The other difference is that while the time period to circulate petitions remains finite, the number of signatures required for the ballot keeps growing. When Ralph Munro became secretary of state in the early 1980s, you needed only about half the number of signatures you need today.
The practice of paying people to gather signatures has been around for a while, and Munro hates it, by the way. He first noticed people being paid to circulate petitions when he was in college in the 1960s. Signature gatherers earned a nickel per signature they collected.
“By the time I came along as secretary of state, in 1980, it was up to about a dollar,” he said. “I was furious about it. Angry. Very angry about it. We actually passed a law against it. And then we were sued by Sherry Bockwinkel who was a professional signature gatherer. She’s still around someplace. She sued us and she won.”
Someplace, for Sherry Bockwinkel, is a lamp store in Tacoma. She’s still working on initiatives.
“It’s kind of fun to beat the secretary of state, somebody as powerful as Ralph Munro,” Bockwinkel said.
She remains supportive of paid signature gatherers, but says to some extent, the practice has gotten out of hand.
“It’s not the petitioners – they deserve to be paid. It’s hard work,” she said.

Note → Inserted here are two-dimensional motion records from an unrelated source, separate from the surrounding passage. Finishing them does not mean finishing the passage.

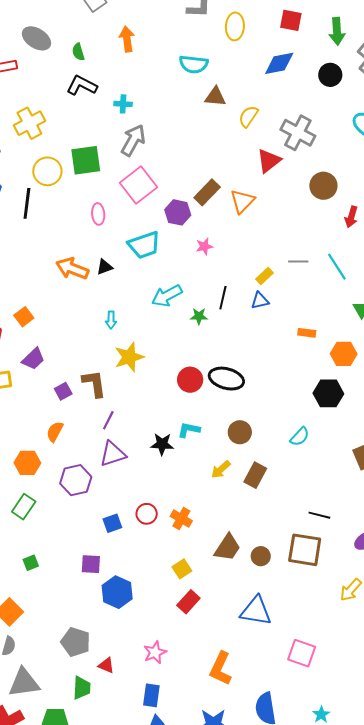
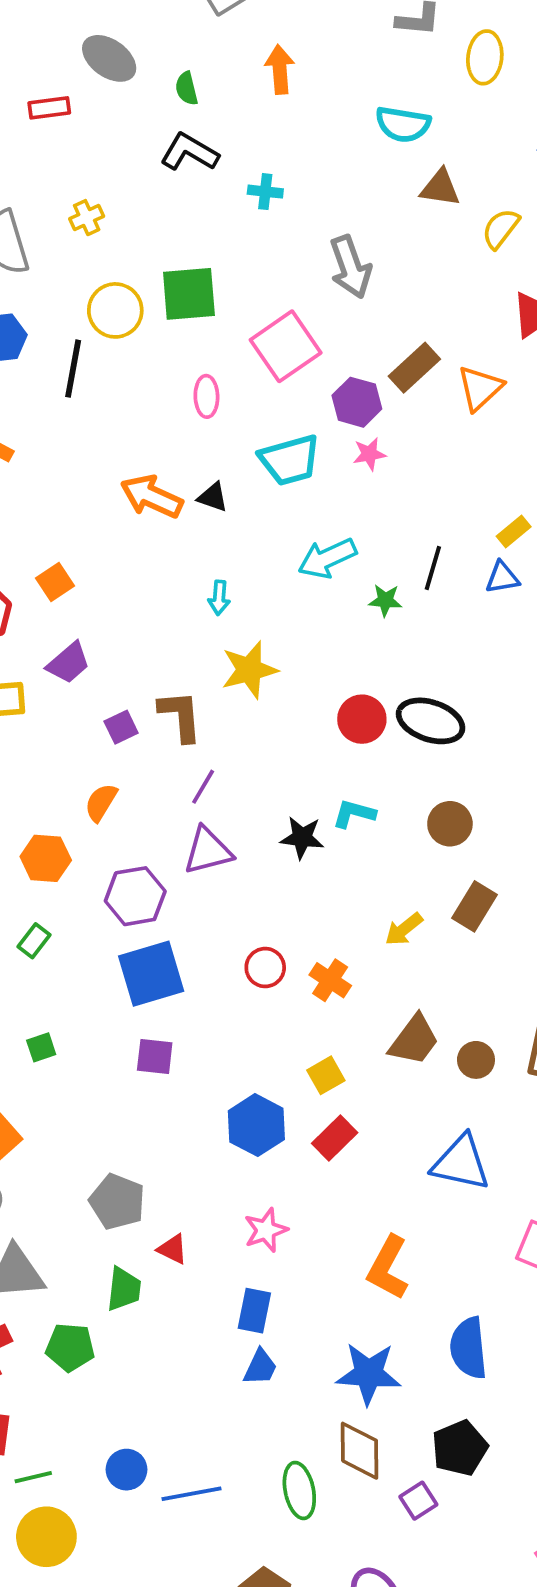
yellow cross: (29, 123) -> (87, 218), size x0.6
gray arrow: (133, 140) -> (351, 267), moved, turned 128
pink star: (204, 246) -> (369, 454), moved
black triangle: (105, 267) -> (213, 497), turned 36
yellow arrow: (221, 469) -> (404, 929), moved
green rectangle: (24, 507) -> (34, 941), size x0.7
blue square: (112, 523) -> (151, 974), moved, size x1.8
blue hexagon: (117, 592) -> (256, 1125), moved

But the problem comes “when you have an unpopular issue and you’re trying to make it look like it’s a grassroots supported issue, and you use that process. And people with a lot of money can say, and people believe, ‘It’s a citizen sponsored initiative.’ Those words ring bells with voters and they go, ‘Oh! The citizens like it.’”
Citizen initiatives have been around for just 105 years. Half of all initiatives to the people have been filed in the last 15 years, well after Bockwinkel’s court victory allowing paid signature gatherers in the 1990s.
This is all starting to sound pretty complicated, so I asked Bockwinkel if an initiative is still the best way to handle my milk-and-cookies idea.
“Oh, yeah. Skip the lawmakers altogether. You want to go direct democracy,” she said.
And even though I’m using a ridiculous example for my proposed initiative, Bockwinkel says I’m not that far off the mark.
“Way back in the history of initiatives, there was one about margarine,” she said, “and having margarine be yellow.”
That was in 1952. It repealed an earlier law banning the sale of margarine in the state. It was almost literally the I-can’t-believe-it’s-not-butter law.
All of that said, it’s important to recognize that this process deals with some very serious issues. Initiatives and referenda have brought us things like recreational marijuana and same-sex marriage. They’ve also addressed victims’ rights and who can access a gun.
And the process is far from perfect. After the voters pass an initiative, lawmakers can find themselves scrambling to figure out how to pay for it.
Munro says it’s a worthwhile process, despite any faults.
“We are blessed with the type of government we have. It could be used even more as time goes by, as times change and issues change, and so forth,” he said. “I think it’s one of those check-and-balance things that’s really helped.”